GIVEN ENTRIES:
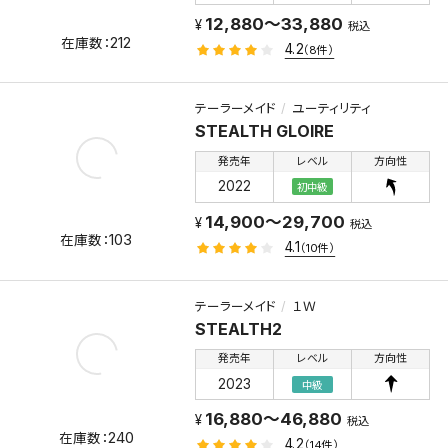
12,880～33,880
税込
212
4.2
（8件）
テーラーメイド
ユーティリティ
STEALTH GLOIRE
発売年
レベル
方向性
2022
初中級
14,900～29,700
税込
103
4.1
（10件）
テーラーメイド
１Ｗ
STEALTH2
発売年
レベル
方向性
2023
中級
16,880～46,880
税込
240
4.2
（14件）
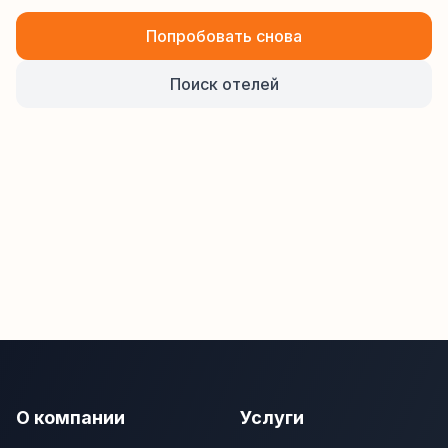
Попробовать снова
Поиск отелей
О компании
Услуги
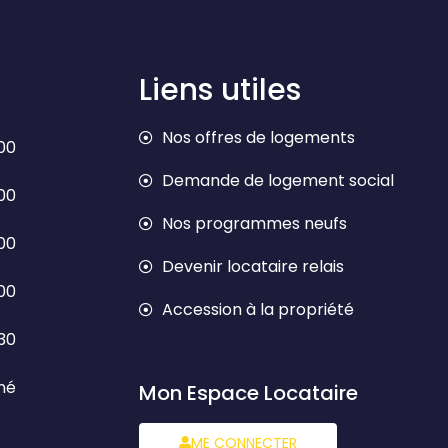
Liens utiles
Nos offres de logements
h00
Demande de logement social
h00
Nos programmes neufs
h00
Devenir locataire relais
h00
Accession à la propriété
h30
mé
Mon Espace Locataire
ME CONNECTER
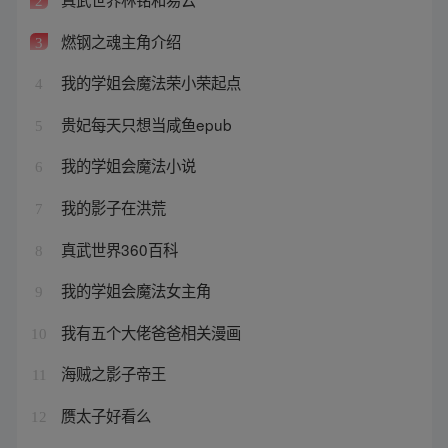
2
燃钢之魂主角介绍
3
我的学姐会魔法荣小荣起点
4
贵妃每天只想当咸鱼epub
5
我的学姐会魔法小说
6
我的影子在洪荒
7
真武世界360百科
8
我的学姐会魔法女主角
9
我有五个大佬爸爸相关漫画
10
海贼之影子帝王
11
赝太子好看么
12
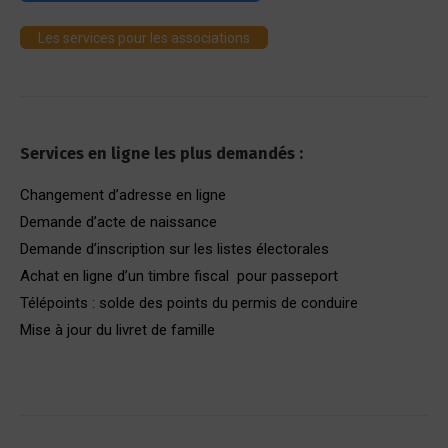
Les services pour les associations
Services en ligne les plus demandés :
Changement d’adresse en ligne
Demande d’acte de naissance
Demande d’inscription sur les listes électorales
Achat en ligne d’un timbre fiscal pour passeport
Télépoints : solde des points du permis de conduire
Mise à jour du livret de famille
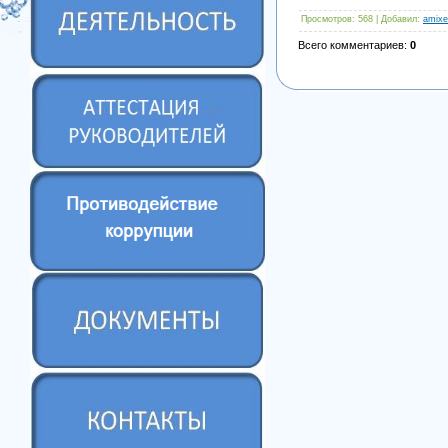
Просмотров
: 568 |
Добавил
:
amixe
Всего комментариев
:
0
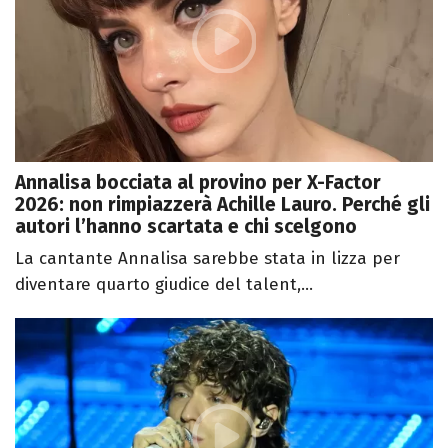
Annalisa bocciata al provino per X-Factor
2026: non rimpiazzerà Achille Lauro. Perché gli
autori l’hanno scartata e chi scelgono
La cantante Annalisa sarebbe stata in lizza per
diventare quarto giudice del talent,...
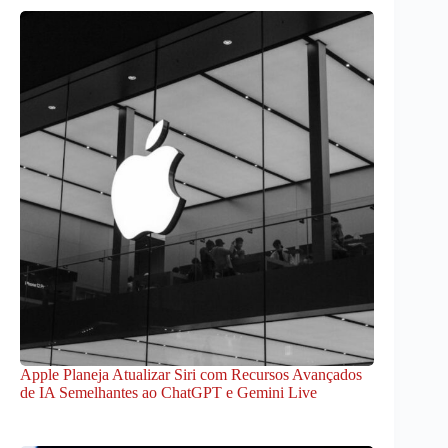
Apple Planeja Atualizar Siri com Recursos Avançados
de IA Semelhantes ao ChatGPT e Gemini Live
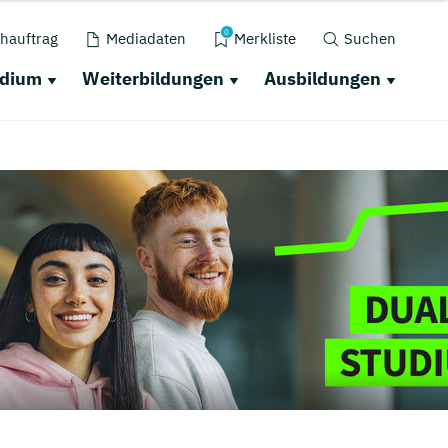
0
hauftrag
Mediadaten
Merkliste
Suchen
udium
Weiterbildungen
Ausbildungen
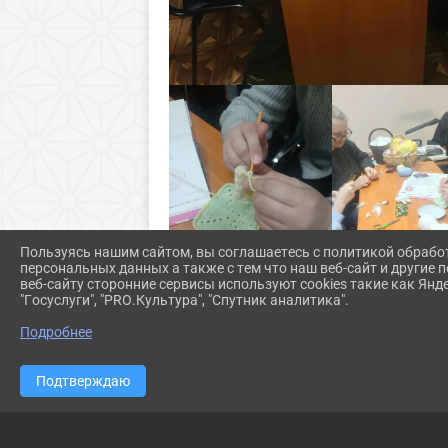
Пользуясь нашим сайтом, вы соглашаетесь с политикой обрабо
персональных данных а также с тем что наш веб-сайт и другие
веб-сайту сторонние сервисы используют cookies такие как Янд
"Госуслуги", "PRO.Культура", "Спутник аналитика".
Подробнее
Подтверждаю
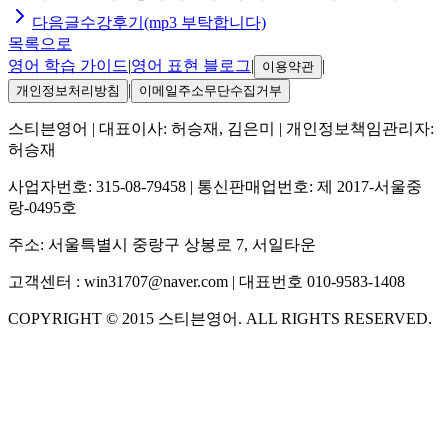
다음글
수강후기(mp3 부탁합니다)
목록으로
영어 학습 가이드
|
영어 표현 블로그
|
|
이용약관
|
개인정보처리방침
이메일주소무단수집거부
스티븐영어
| 대표이사:
허승재, 김은미
| 개인정보책임관리자:
허승재
사업자번호:
315-08-79458
| 통신판매업번호:
제 2017-서울중
랑-0495호
주소:
서울특별시 중랑구 상봉로 7, 서일타운
고객센터 :
win31707@naver.com
| 대표번호
010-9583-1408
COPYRIGHT ©
2015
스티븐영어
. ALL RIGHTS RESERVED.
S
스티븐영어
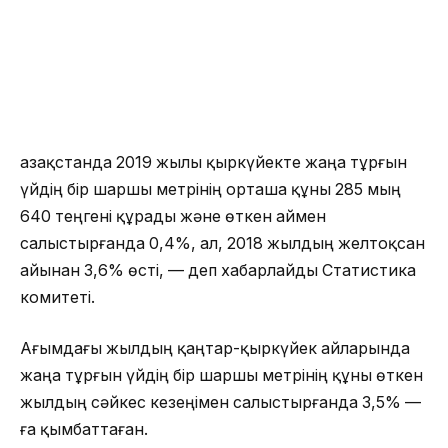
Қазақстанда 2019 жылы қыркүйекте жаңа тұрғын
үйдің бір шаршы метрінің орташа құны 285 мың
640 теңгені құрады және өткен аймен
салыстырғанда 0,4%, ал, 2018 жылдың желтоқсан
айынан 3,6% өсті, — деп хабарлайды Статистика
комитеті.
Ағымдағы жылдың қаңтар-қыркүйек айларында
жаңа тұрғын үйдің бір шаршы метрінің құны өткен
жылдың сәйкес кезеңімен салыстырғанда 3,5% —
ға қымбаттаған.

WORK ITEM: The lines from the start of the data through the line that contains "640 теңгені құрады және өткен аймен" are to be returned exactly, please, with both ends included and every picture left out.

RESPONSE:
12,880～33,880
税込
212
4.2
（8件）
テーラーメイド
ユーティリティ
STEALTH GLOIRE
発売年
レベル
方向性
2022
初中級
14,900～29,700
税込
103
4.1
（10件）
テーラーメイド
１Ｗ
STEALTH2
発売年
レベル
方向性
2023
中級
16,880～46,880
税込
240
4.2
（14件）
Попробовать снова
Поиск отелей
О компании
Услуги
Liens utiles
Nos offres de logements
h00
Demande de logement social
h00
Nos programmes neufs
h00
Devenir locataire relais
h00
Accession à la propriété
h30
mé
Mon Espace Locataire
ME CONNECTER
2
燃钢之魂主角介绍
3
我的学姐会魔法荣小荣起点
4
贵妃每天只想当咸鱼epub
5
我的学姐会魔法小说
6
我的影子在洪荒
7
真武世界360百科
8
我的学姐会魔法女主角
9
我有五个大佬爸爸相关漫画
10
海贼之影子帝王
11
赝太子好看么
12
Les services pour les associations
Services en ligne les plus demandés :
Changement d’adresse en ligne
Demande d’acte de naissance
Demande d’inscription sur les listes électorales
Achat en ligne d’un timbre fiscal pour passeport
Télépoints : solde des points du permis de conduire
Mise à jour du livret de famille
Просмотров
: 568 |
Добавил
:
amixe
Всего комментариев
:
0
Annalisa bocciata al provino per X-Factor
2026: non rimpiazzerà Achille Lauro. Perché gli
autori l’hanno scartata e chi scelgono
La cantante Annalisa sarebbe stata in lizza per
diventare quarto giudice del talent,...
Apple Planeja Atualizar Siri com Recursos Avançados
de IA Semelhantes ao ChatGPT e Gemini Live
0
hauftrag
Mediadaten
Merkliste
Suchen
udium
Weiterbildungen
Ausbildungen
Пользуясь нашим сайтом, вы соглашаетесь с политикой обрабо
персональных данных а также с тем что наш веб-сайт и другие
веб-сайту сторонние сервисы используют cookies такие как Янд
"Госуслуги", "PRO.Культура", "Спутник аналитика".
Подробнее
Подтверждаю
다음글
수강후기(mp3 부탁합니다)
목록으로
영어 학습 가이드
|
영어 표현 블로그
|
|
이용약관
|
개인정보처리방침
이메일주소무단수집거부
스티븐영어
| 대표이사:
허승재, 김은미
| 개인정보책임관리자:
허승재
사업자번호:
315-08-79458
| 통신판매업번호:
제 2017-서울중
랑-0495호
주소:
서울특별시 중랑구 상봉로 7, 서일타운
고객센터 :
win31707@naver.com
| 대표번호
010-9583-1408
COPYRIGHT ©
2015
스티븐영어
. ALL RIGHTS RESERVED.
S
스티븐영어
Қазақстанда 2019 жылы қыркүйекте жаңа тұрғын
үйдің бір шаршы метрінің орташа құны 285 мың
640 теңгені құрады және өткен аймен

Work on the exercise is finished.